- **RECORD EXTRACTS**
◆ ◆ ◆ ◆

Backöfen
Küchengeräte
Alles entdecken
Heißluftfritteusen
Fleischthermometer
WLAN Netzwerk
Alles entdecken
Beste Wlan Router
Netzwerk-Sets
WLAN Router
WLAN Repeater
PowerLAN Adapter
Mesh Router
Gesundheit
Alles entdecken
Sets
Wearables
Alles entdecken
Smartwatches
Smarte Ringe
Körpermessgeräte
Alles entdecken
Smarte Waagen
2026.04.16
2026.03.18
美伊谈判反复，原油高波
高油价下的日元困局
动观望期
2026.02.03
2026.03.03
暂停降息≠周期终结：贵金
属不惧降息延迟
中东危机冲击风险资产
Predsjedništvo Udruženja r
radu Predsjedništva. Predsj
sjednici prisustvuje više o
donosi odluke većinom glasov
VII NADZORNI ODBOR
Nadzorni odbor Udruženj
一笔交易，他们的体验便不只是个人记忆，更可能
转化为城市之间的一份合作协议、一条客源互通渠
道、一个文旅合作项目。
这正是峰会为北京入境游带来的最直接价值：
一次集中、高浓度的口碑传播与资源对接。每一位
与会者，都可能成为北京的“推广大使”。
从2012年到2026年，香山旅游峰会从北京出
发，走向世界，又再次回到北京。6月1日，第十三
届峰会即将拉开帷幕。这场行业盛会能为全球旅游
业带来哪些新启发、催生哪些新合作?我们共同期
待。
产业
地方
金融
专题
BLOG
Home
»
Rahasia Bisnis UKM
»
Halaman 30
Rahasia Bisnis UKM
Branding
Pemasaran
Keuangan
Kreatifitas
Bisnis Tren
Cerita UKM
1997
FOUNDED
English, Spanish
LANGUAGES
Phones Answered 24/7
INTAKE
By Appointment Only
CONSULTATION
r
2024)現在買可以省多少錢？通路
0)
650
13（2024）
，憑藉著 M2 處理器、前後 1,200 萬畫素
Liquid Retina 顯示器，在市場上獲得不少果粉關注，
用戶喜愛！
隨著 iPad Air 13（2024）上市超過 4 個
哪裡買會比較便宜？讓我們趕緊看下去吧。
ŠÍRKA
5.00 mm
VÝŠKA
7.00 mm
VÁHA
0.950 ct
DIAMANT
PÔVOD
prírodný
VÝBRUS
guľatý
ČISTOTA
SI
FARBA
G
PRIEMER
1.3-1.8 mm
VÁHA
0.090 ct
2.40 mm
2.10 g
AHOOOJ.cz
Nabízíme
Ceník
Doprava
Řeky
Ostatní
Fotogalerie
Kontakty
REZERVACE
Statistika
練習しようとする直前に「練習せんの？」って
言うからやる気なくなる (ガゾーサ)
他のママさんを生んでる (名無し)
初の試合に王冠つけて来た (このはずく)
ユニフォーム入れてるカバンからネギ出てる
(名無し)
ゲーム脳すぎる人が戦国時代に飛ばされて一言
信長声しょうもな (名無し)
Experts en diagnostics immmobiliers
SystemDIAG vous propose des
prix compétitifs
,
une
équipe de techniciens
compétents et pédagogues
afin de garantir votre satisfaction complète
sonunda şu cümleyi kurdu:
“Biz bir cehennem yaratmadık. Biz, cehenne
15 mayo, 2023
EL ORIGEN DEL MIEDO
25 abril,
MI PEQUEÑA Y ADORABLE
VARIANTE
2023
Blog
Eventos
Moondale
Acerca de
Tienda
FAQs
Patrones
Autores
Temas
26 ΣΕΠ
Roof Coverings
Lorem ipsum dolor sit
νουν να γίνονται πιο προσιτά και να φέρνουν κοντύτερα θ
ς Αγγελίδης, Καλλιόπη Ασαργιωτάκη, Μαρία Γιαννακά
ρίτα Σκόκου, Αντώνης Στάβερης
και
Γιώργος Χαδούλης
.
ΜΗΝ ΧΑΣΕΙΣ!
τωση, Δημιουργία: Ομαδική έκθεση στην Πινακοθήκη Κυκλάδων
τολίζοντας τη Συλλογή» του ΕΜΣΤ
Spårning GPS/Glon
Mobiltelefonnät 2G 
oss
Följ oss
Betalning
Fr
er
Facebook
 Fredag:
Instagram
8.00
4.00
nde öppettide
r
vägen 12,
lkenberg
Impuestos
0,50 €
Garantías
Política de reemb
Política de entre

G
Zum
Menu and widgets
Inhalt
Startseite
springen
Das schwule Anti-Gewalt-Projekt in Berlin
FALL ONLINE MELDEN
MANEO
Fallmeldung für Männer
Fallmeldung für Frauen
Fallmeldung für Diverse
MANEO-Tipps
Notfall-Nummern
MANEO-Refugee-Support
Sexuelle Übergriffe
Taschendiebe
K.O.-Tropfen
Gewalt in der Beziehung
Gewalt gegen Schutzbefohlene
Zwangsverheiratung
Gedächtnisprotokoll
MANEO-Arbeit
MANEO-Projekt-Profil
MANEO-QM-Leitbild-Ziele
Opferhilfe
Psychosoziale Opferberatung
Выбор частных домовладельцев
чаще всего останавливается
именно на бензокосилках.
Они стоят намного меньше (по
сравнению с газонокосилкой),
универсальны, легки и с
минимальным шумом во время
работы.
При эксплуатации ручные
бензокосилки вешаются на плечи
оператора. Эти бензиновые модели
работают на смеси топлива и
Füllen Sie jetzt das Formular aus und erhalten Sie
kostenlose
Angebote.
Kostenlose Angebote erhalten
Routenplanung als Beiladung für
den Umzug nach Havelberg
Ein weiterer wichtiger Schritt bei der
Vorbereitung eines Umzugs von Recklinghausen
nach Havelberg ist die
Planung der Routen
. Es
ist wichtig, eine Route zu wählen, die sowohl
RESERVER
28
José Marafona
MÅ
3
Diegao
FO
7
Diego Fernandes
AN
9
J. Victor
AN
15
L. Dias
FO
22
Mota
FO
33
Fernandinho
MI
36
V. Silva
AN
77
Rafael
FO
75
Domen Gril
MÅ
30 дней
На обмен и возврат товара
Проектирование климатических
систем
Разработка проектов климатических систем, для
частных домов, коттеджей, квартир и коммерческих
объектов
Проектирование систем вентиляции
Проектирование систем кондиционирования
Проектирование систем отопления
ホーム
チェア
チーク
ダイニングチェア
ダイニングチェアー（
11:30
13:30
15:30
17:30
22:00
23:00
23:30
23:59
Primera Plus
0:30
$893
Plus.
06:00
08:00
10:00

◆ ◆ ◆ ◆

- **EXERCISE**
In the material, find each line with the word "erhalten" and list it.

- **TASK ANSWER**
Füllen Sie jetzt das Formular aus und erhalten Sie
Kostenlose Angebote erhalten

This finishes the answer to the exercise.